Brief: I would like the records restated word for word, without the pictures.

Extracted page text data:
---

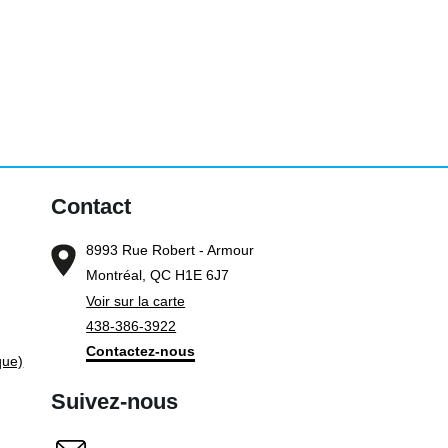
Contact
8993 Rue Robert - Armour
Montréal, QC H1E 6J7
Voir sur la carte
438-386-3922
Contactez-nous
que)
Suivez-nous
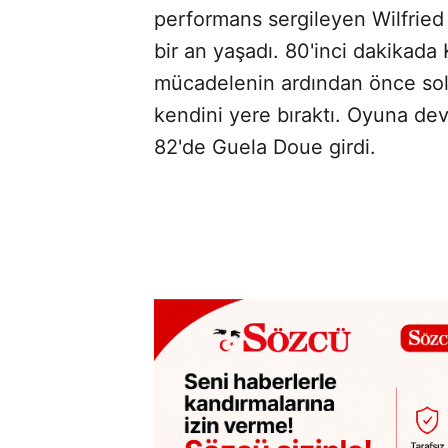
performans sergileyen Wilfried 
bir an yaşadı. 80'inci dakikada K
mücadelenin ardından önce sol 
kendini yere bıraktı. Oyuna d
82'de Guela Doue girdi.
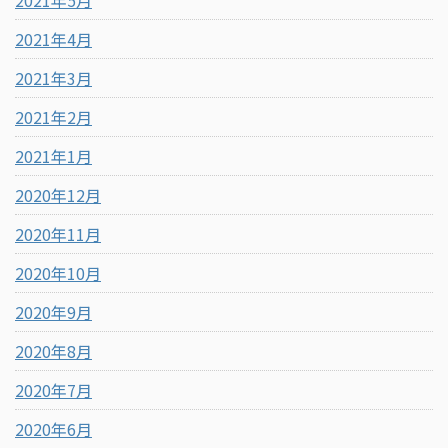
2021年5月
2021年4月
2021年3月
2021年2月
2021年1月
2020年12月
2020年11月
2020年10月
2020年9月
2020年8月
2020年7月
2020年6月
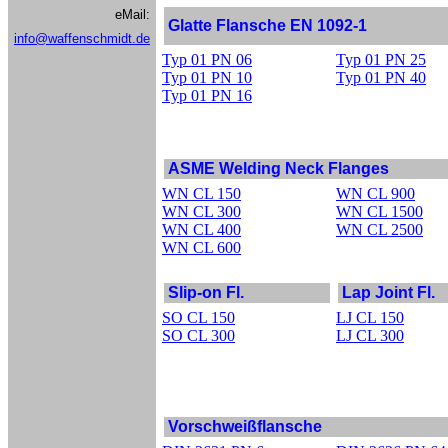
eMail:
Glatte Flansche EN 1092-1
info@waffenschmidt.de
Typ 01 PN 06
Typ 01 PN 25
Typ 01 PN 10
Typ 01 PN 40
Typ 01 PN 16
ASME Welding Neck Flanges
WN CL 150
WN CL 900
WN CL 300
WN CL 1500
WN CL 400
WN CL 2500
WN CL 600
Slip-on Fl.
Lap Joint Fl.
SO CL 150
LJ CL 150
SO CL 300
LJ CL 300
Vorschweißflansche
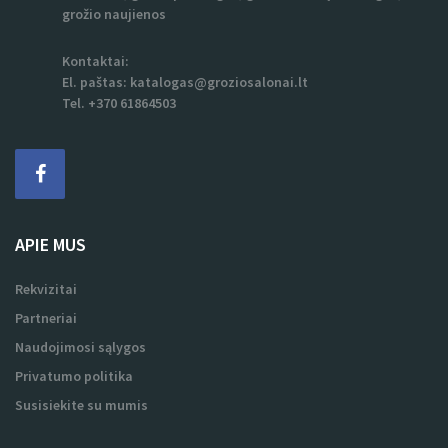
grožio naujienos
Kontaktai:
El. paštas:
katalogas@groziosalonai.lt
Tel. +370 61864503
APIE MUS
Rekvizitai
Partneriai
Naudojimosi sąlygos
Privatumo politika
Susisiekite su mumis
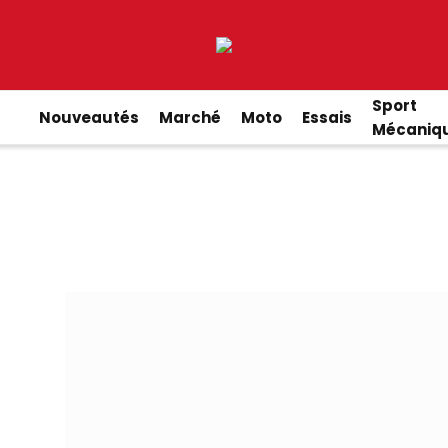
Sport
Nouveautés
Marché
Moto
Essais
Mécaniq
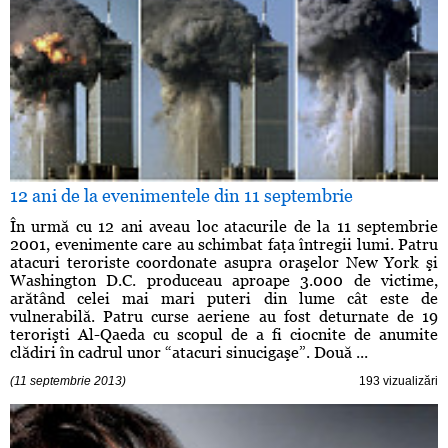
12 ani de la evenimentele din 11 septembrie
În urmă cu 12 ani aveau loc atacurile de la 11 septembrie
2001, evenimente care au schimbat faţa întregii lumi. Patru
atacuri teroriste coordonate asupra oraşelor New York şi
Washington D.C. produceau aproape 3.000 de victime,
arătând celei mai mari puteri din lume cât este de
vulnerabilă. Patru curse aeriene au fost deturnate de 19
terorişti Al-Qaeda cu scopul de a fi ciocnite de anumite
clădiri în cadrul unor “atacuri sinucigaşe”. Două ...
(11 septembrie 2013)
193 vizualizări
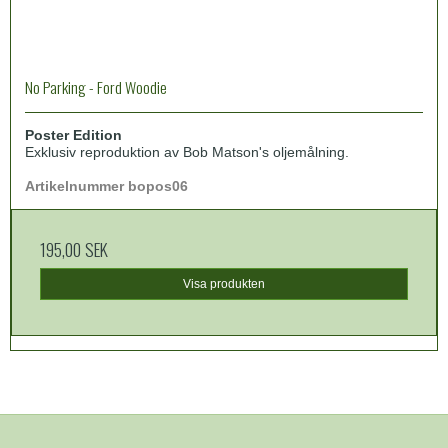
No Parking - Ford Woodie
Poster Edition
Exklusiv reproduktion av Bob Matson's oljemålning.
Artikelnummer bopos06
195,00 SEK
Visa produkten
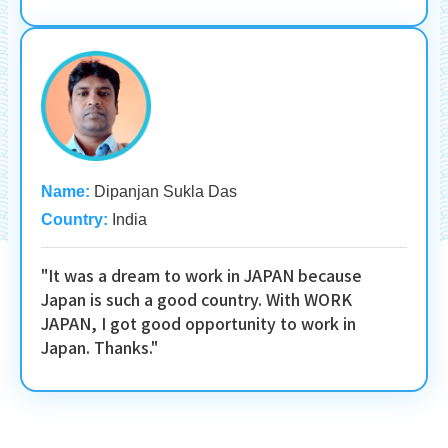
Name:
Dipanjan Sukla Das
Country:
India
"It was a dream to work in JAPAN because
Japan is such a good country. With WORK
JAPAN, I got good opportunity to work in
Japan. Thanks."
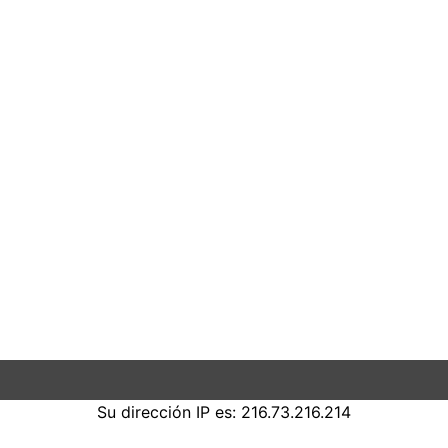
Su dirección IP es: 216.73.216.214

---

Result:
Contact
8993 Rue Robert - Armour
Montréal, QC H1E 6J7
Voir sur la carte
438-386-3922
Contactez-nous
que)
Suivez-nous
performans sergileyen Wilfried 
bir an yaşadı. 80'inci dakikada K
mücadelenin ardından önce sol 
kendini yere bıraktı. Oyuna d
82'de Guela Doue girdi.
2021年5月
2021年4月
2021年3月
2021年2月
2021年1月
2020年12月
2020年11月
2020年10月
2020年9月
2020年8月
2020年7月
2020年6月
eMail:
Glatte Flansche EN 1092-1
info@waffenschmidt.de
Typ 01 PN 06
Typ 01 PN 25
Typ 01 PN 10
Typ 01 PN 40
Typ 01 PN 16
ASME Welding Neck Flanges
WN CL 150
WN CL 900
WN CL 300
WN CL 1500
WN CL 400
WN CL 2500
WN CL 600
Slip-on Fl.
Lap Joint Fl.
SO CL 150
LJ CL 150
SO CL 300
LJ CL 300
Vorschweißflansche
grožio naujienos
Kontaktai:
El. paštas:
katalogas@groziosalonai.lt
Tel. +370 61864503
APIE MUS
Rekvizitai
Partneriai
Naudojimosi sąlygos
Privatumo politika
Susisiekite su mumis
Sport
Nouveautés
Marché
Moto
Essais
Mécaniq
12 ani de la evenimentele din 11 septembrie
În urmă cu 12 ani aveau loc atacurile de la 11 septembrie
2001, evenimente care au schimbat faţa întregii lumi. Patru
atacuri teroriste coordonate asupra oraşelor New York şi
Washington D.C. produceau aproape 3.000 de victime,
arătând celei mai mari puteri din lume cât este de
vulnerabilă. Patru curse aeriene au fost deturnate de 19
terorişti Al-Qaeda cu scopul de a fi ciocnite de anumite
clădiri în cadrul unor “atacuri sinucigaşe”. Două ...
(11 septembrie 2013)
193 vizualizări
No Parking - Ford Woodie
Poster Edition
Exklusiv reproduktion av Bob Matson's oljemålning.
Artikelnummer bopos06
195,00 SEK
Visa produkten
Name:
Dipanjan Sukla Das
Country:
India
"It was a dream to work in JAPAN because
Japan is such a good country. With WORK
JAPAN, I got good opportunity to work in
Japan. Thanks."
Su dirección IP es: 216.73.216.214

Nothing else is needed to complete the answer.